O promotor de justiça também solicitou ao Conselho do Fundeb dados sobre os repasses constitucionais do fundo, no percentual de 60%, que deve ser aplicado no pagamento dos profissionais do magistério e da educação básica. Além disso, conforme a portaria, há ainda pedidos de informações à Assembleia Legislativa de Mato Grosso (AL-MT), bem como a juntada nos autos da apreciação definitiva das contas anuais do Governo do Estado no exercício de 2018, e até mesmo um ofício direcionado ao Sintep-MT.  

"Seja oficiado à Comissão de Educação e à Comissão de Fiscalização e Acompanhamento da Execução Orçamentária da AL-MT, solicitando informações e contribuições que sejam de seu conhecimento sobre a gestão e aplicação dos recursos públicos na área da educação pelo Estado no exercício de 2018 [...] Seja oficiado ao SINTEP/MT, requisitando informações e contribuições que sejam de seu conhecimento sobre a gestão e aplicação dos recursos públicos na área da educação pelo Estado no exercício de 2018”, diz trecho da portaria.

De acordo com informações da portaria, Mato Grosso teria gasto 25,85% da receitas resultantes de impostos na manutenção e desenvolvimento do ensino do Estado, incluindo o ensino superior, quando o percentual deveria ser de 26,5%. Esses gastos foram da ordem de R$ 2,73 bilhões no exercício de 2018.

A portaria também aponta que o Estado teria destinado ao ensino superior público R$ 374,4 milhões – o equivalente a 2,46% da receita corrente líquida do Estado, que foi de R$ 15,2 bilhões.

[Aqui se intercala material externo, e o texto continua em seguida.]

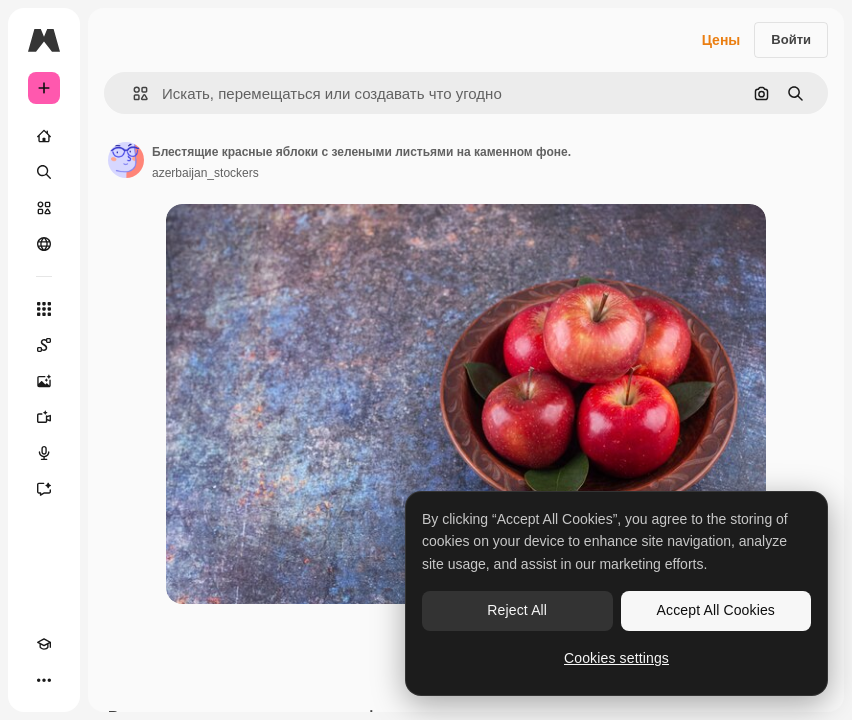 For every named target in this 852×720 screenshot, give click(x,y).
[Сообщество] (44, 244)
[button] (132, 93)
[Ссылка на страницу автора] (126, 160)
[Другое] (44, 680)
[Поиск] (44, 172)
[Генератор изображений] (44, 381)
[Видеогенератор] (44, 417)
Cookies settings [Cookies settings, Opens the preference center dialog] (616, 658)
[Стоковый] (44, 208)
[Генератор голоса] (44, 453)
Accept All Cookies (716, 610)
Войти (791, 39)
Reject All (517, 610)
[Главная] (44, 136)
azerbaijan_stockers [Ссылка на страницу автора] (205, 173)
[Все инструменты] (44, 309)
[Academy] (44, 644)
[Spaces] (44, 345)
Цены (721, 40)
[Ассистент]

A Constituição Estadual, entretanto, estabelece que o percentual mínimo deve ser de 2,5%, ou seja, também há a suspeita de que outros R$ 3,8 milhões deixaram de subsidiar o ensino superior.

De acordo com o deputado estadual Valdir Barranco, o governo do Estado também teria aumentado em 4 vezes o valor dos incentivos fiscais em Mato Grosso, que subiu 139% entre os anos de 2012 e 2018. No mesmo período, a arrecadação teve acréscimo de apenas 28%. Os dados são da Federação Brasileira de Associações de Fiscais de Tributos Estaduais (Fenafisco).

Caso o suposto desvio seja confirmado, e a justiça aceite a denúncia, o ex-governador Pedro Taques, além de outros gestores públicos, podem responder por improbidade administrativa. Numa eventual condenação, todos eles podem ser obrigados a devolver os recursos ao erário e ter os direitos políticos suspensos.